Additional Investigators: Dr. Elizabeth Ridgway, Dr. Emily A. Jones, Queens College, CUNY, and Dr. John Foxe, University of Rochester
Up to 90% of individuals with autism present with difficulties processing and integrating sensory information and these have been shown to be a significant factor impacting functional skills. Intervention for these sensory issues is one of the most highly requested treatments. We have showed that children with autism and sensory issues who were randomized to a 30-session Sensory Integration Treatment (SIT) made significant gains in functional skills, showed reduced sensory-related maladaptive behaviors, and improved their participation in daily activities compared to controls. Now that we have evidence in support of SIT for improvement of functional skills in this group of children with sensory issues, we seek to compare the effectiveness of SIT to focused behavioral strategies on improvement of functional skills for children with autism and sensory issues ages 6-9.5 years of age. After a comprehensive phenotypic assessment, eligible participants will be randomized to 30 one-hour sessions of SIT, ABA or No Treatment (NT). Outcome assessment, which includes behavioral and electrophysiological measures, will occur at baseline, post treatment and at 12 weeks following treatment to assess sustainability. The specific aims of the study are to: 1) compare 30 session SIT to the same dosage of ABA to evaluate immediate and sustained changes in functional skills and maladaptive behaviors; 2) to assess whether the treatment regimen has differential effects on sensory processing and multisensory integration functions; and 3) to determine whether autism severity, cognitive level or severity of sensory symptoms moderate intervention outcomes.
Gabaergic modulation to treat social communication deficits and restricted and repetitive behaviors in autism (A Phase II Multicenter, Randomized, Double-Blind Study)
Principal Investigator: Dr. Eric Hollander
This project evaluates the efficacy of 12-week treatment with RO7017773 compared with placebo in treating social communication deficits in participants with ASD. To evaluate the safety and tolerability of a 12-week treatment with RO7017773 in 15- to 45-year-old participants with ASD. To evaluate the efficacy of a 12-week treatment with RO7017773 compared to placebo on restricted and repetitive behaviors (RRBs). RO7017773 has the potential to normalize gamma-aminobutyric acid (GABA)-ergic signaling in key brain regions implicated in ASD without the side-effects of non-specific GABA modulators (e.g., benzodiazepines).
Funded by Roche Pharmaceuticals. Description of Project: This study will investigate the efficacy, safety and tolerability, and pharmacokinetics of RO7017773 in participants aged 15 to 45 years with a diagnosis of ASD and Wechsler Abbreviated Scale of Intelligence (WASI-II) score ≥50. RO7017773 is a selective gamma aminobutyric acid type A, alpha 5 (GABAA-a5) subunit-containing receptor positive allosteric modulator (PAM). RO7017773 is being developed for the treatment of the two core domains of ASD: social communication deficits and restricted and repetitive behaviors (RRBs).
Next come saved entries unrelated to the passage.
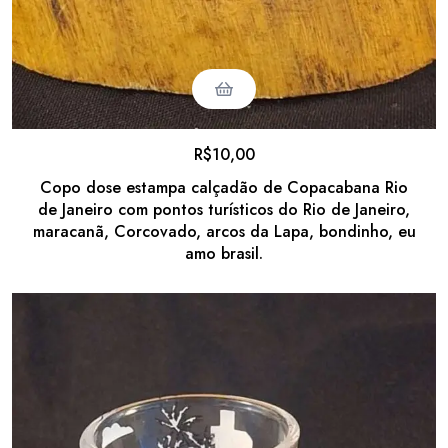
R$
10,00
Copo dose estampa calçadão de Copacabana Rio
de Janeiro com pontos turísticos do Rio de Janeiro,
maracanã, Corcovado, arcos da Lapa, bondinho, eu
amo brasil.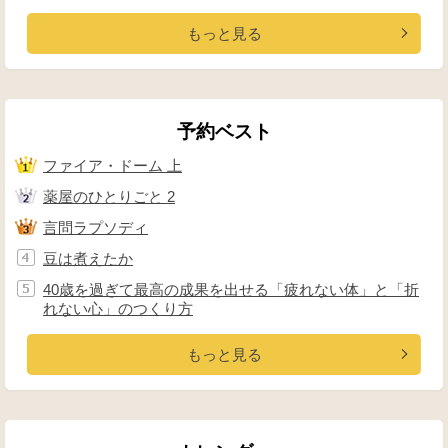
もっと見る
予約ベスト
ファイア・ドーム 上
薬屋のひとりごと 2
言問ラプソディ
豆は煮えたか
40歳を過ぎて最高の成果を出せる「疲れない体」と「折
れない心」のつくり方
もっと見る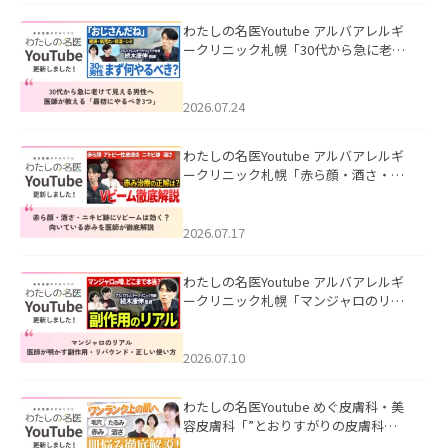
わたしの名医Youtube アルバアレルギ
ークリニック札幌「30代から急に老け
て見える男性へ｜医師が教える「最初
にやるべき3つ」」を公開いたしまし
た。
2026.07.24
わたしの名医Youtube アルバアレルギ
ークリニック札幌「赤ら顔・酒さ・ニ
キビ跡にVビームは効く？向いている赤
みを医師が徹底解説」を公開いたしま
した。
2026.07.17
わたしの名医Youtube アルバアレルギ
ークリニック札幌「マンジャロのリア
ル｜医師が明かす副作用・リバウン
ド・正しい使い方」を公開いたしまし
た。
2026.07.10
わたしの名医Youtube めぐ皮膚科・美
容皮膚科「”とおりすがりの皮膚科
医”がスレッズの肌悩みに本気で答えて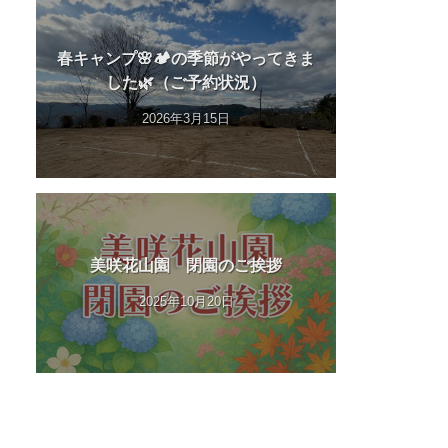
春キャンプ🌸🏕️の季節がやってきま
した🌿（ご予約状況）
2026年3月15日
美咲花山園 閉園のご挨拶
2025年10月20日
The purpose of this study is to evaluate the long-term pathologic weight changes associated with multi-year risperidone or aripiprazole therapy in 3 -18-year-old children, who have varying durations of prior antipsychotic drug exposure. This is critical because children appear to have greater vulnerability to antipsychotic-associated weight gain than adults, and obesity has significant effects on morbidity and mortality.
Funded by the Kennedy Shriver National Institute of Child Health and Human Development (NICHD). Description of Project: This is a multi-center, observational study that will include approximately 350 children being treated with risperidone and 350 children being treated with aripiprazole. The participants’ personal physicians will continue to prescribe their medications over the course of the study. Assessments will occur every six months at in-person visits, for 2 years.